◆ The task
Pick every line out of the entries below that holds the string "voix", and report them.

Saved entries:

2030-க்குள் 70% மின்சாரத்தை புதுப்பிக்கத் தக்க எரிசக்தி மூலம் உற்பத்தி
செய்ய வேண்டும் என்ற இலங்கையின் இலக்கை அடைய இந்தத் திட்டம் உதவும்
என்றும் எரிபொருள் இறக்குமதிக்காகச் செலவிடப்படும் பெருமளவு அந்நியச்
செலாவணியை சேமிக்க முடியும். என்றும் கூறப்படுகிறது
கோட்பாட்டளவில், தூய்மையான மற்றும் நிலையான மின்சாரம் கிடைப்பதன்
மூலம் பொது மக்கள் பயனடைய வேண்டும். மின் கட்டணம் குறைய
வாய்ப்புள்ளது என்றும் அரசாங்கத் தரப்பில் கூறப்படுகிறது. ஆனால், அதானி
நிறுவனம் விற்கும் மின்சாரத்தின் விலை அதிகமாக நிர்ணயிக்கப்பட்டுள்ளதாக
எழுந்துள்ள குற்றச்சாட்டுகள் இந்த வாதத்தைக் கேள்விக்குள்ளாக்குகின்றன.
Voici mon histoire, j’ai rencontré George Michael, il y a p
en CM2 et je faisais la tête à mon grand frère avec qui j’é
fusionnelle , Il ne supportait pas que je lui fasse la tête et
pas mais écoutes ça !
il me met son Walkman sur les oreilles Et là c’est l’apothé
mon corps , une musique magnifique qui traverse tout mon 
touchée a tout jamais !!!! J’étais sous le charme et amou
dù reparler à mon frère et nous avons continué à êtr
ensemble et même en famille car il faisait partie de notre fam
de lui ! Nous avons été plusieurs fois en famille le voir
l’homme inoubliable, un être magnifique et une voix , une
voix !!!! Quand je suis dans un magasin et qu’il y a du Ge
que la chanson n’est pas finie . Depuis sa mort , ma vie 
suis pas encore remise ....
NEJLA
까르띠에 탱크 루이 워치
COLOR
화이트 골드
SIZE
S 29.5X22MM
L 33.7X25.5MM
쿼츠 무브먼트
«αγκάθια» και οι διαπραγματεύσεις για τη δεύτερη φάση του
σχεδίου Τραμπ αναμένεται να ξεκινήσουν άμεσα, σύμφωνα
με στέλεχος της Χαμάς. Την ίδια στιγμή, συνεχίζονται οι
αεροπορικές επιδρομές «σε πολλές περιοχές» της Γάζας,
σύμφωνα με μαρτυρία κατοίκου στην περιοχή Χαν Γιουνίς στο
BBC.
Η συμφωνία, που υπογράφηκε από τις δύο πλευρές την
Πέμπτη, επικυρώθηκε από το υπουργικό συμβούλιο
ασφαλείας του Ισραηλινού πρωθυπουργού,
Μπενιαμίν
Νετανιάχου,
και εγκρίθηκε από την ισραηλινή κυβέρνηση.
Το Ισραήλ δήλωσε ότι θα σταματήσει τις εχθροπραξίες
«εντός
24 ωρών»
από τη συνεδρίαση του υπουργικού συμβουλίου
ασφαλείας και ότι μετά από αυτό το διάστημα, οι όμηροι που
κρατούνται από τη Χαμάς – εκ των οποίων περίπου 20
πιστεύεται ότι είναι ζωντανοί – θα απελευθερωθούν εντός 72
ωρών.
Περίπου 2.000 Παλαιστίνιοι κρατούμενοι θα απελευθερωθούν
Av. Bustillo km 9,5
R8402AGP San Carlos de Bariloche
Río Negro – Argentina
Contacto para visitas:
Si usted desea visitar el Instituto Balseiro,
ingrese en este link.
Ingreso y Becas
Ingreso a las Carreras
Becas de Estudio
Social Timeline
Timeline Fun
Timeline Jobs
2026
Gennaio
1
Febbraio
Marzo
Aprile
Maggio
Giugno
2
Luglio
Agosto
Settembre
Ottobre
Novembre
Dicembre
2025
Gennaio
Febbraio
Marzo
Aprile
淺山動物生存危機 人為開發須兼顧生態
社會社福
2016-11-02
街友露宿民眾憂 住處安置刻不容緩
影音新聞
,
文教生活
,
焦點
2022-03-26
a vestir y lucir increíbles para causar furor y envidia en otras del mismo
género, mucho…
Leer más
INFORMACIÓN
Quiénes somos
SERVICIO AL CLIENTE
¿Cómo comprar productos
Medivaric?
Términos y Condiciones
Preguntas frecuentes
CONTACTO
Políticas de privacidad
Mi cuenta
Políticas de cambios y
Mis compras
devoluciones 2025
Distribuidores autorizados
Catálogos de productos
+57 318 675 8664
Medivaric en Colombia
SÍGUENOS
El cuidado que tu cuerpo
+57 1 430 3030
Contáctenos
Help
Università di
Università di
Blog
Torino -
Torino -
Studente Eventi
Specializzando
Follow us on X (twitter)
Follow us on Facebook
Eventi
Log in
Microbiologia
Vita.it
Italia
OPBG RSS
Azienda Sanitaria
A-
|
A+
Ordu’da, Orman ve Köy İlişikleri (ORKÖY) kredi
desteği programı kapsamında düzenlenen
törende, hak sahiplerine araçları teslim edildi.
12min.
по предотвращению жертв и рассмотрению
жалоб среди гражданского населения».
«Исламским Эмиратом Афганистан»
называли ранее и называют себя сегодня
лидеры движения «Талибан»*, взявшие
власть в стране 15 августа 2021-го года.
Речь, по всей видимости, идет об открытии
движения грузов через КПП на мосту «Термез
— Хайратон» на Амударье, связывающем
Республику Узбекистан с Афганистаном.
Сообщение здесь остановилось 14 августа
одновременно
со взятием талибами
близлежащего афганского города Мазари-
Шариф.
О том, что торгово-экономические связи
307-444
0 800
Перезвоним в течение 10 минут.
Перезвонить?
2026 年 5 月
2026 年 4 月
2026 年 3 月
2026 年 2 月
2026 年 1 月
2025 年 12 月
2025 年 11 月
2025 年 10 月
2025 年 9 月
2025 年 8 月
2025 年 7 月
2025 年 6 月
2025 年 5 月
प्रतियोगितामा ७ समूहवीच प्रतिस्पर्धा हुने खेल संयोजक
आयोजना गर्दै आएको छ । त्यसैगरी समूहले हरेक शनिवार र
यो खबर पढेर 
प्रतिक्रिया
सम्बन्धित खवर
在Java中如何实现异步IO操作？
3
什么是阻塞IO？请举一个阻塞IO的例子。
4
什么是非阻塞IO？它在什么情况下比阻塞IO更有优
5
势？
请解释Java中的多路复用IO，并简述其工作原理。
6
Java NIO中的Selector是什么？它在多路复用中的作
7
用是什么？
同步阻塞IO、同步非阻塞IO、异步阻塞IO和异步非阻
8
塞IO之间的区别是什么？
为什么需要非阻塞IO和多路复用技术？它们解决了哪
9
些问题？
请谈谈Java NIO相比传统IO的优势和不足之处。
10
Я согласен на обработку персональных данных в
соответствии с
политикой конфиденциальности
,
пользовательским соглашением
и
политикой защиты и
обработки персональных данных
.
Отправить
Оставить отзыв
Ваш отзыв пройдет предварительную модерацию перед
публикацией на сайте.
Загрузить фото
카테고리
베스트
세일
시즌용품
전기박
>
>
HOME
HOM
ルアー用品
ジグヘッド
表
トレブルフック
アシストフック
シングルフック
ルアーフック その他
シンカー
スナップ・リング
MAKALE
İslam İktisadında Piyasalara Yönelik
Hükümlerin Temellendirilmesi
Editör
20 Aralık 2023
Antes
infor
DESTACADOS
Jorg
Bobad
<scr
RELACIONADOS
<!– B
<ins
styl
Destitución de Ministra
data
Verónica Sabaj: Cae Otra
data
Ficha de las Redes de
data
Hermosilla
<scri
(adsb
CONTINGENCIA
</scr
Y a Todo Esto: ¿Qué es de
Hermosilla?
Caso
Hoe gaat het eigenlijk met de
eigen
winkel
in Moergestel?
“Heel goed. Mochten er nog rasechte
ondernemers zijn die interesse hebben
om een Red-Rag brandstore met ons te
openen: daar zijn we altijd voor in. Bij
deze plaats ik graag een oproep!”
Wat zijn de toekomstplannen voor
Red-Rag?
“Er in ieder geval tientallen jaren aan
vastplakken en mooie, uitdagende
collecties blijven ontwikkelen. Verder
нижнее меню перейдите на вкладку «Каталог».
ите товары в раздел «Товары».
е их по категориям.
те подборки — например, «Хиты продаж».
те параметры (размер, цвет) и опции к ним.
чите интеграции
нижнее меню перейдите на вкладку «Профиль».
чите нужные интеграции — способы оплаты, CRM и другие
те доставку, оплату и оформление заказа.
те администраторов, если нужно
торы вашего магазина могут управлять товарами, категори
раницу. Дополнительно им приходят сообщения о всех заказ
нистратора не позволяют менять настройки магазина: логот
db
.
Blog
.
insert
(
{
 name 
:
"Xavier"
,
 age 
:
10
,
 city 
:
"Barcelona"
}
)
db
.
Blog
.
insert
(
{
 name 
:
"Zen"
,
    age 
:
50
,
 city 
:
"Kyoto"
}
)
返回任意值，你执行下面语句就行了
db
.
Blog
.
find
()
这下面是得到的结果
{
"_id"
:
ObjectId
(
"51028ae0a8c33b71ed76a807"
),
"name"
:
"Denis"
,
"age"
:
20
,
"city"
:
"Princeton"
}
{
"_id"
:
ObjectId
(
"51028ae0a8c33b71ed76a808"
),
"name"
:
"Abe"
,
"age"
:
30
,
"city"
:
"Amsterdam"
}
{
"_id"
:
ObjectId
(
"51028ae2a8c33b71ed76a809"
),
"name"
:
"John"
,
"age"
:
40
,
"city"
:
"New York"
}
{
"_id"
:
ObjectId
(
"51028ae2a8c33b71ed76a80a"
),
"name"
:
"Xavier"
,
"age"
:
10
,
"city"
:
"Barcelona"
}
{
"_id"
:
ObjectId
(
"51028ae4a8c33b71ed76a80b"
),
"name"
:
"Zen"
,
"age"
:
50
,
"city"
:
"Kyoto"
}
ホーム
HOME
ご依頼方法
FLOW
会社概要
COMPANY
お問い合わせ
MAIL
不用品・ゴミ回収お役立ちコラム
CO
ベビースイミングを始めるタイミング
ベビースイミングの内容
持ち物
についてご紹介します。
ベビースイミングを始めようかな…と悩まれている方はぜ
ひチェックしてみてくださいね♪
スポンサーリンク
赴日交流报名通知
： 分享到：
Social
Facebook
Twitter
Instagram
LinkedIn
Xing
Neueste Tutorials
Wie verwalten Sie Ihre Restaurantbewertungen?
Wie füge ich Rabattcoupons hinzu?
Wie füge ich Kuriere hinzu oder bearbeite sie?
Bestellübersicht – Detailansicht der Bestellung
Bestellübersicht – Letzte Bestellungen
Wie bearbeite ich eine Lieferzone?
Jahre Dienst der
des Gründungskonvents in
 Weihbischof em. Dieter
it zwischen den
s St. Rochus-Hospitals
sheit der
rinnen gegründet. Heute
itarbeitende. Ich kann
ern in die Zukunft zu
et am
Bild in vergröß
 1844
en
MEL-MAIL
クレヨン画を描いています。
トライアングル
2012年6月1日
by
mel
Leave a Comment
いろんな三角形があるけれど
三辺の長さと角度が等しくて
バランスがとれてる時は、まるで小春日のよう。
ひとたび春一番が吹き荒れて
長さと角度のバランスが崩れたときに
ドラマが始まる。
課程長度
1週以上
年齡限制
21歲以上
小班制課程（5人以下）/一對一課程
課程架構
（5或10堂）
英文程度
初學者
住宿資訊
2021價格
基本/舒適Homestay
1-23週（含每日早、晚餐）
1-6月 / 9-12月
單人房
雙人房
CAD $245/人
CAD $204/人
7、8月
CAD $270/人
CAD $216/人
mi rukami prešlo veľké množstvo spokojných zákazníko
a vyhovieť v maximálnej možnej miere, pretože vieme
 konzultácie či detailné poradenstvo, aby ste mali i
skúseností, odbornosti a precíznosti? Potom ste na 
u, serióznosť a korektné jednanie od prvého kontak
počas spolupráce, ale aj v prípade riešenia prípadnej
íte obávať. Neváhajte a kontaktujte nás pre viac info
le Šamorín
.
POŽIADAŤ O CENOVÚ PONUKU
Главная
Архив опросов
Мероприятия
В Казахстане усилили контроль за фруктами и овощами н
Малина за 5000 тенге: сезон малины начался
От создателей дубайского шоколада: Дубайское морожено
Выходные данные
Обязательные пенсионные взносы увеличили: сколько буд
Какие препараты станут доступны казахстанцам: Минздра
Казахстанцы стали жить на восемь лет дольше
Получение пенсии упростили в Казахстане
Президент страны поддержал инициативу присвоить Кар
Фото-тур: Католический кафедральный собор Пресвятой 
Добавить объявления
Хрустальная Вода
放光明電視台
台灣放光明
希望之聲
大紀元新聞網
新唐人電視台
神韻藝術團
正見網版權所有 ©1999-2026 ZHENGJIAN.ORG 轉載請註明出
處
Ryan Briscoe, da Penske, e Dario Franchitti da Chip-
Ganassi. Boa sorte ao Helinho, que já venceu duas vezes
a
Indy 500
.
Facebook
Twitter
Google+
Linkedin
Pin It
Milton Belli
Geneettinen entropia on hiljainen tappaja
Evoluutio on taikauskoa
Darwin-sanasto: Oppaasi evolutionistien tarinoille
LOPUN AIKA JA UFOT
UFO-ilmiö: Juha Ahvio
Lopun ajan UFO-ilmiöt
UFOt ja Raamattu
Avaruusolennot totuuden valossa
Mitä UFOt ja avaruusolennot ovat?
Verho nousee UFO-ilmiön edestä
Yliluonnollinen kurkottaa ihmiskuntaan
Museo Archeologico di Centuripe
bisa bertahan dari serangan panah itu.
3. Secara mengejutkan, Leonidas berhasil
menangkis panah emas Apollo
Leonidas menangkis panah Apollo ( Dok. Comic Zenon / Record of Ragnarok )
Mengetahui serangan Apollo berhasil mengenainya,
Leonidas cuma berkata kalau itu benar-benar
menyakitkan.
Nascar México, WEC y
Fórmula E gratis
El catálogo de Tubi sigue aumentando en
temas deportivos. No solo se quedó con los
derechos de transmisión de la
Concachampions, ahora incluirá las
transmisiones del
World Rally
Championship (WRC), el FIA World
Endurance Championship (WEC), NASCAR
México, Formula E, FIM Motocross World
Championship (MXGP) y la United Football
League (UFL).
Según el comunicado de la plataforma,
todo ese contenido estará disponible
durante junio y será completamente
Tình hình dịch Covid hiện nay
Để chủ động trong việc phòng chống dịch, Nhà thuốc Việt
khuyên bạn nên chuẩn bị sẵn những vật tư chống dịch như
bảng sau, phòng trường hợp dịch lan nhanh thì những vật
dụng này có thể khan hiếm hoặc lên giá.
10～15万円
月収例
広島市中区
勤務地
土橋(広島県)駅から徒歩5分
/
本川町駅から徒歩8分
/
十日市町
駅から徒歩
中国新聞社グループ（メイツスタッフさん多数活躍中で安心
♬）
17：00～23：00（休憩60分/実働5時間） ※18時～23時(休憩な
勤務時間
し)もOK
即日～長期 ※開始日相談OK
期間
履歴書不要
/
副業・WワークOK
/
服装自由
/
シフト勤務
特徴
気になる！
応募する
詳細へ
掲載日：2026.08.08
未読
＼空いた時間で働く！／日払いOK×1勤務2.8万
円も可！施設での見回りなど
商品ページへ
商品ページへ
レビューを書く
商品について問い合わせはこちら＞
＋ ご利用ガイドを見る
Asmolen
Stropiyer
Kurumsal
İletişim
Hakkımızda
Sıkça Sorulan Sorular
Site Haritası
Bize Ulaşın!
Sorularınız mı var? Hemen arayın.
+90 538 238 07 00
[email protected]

◆ Response area
l’homme inoubliable, un être magnifique et une voix , une
voix !!!! Quand je suis dans un magasin et qu’il y a du Ge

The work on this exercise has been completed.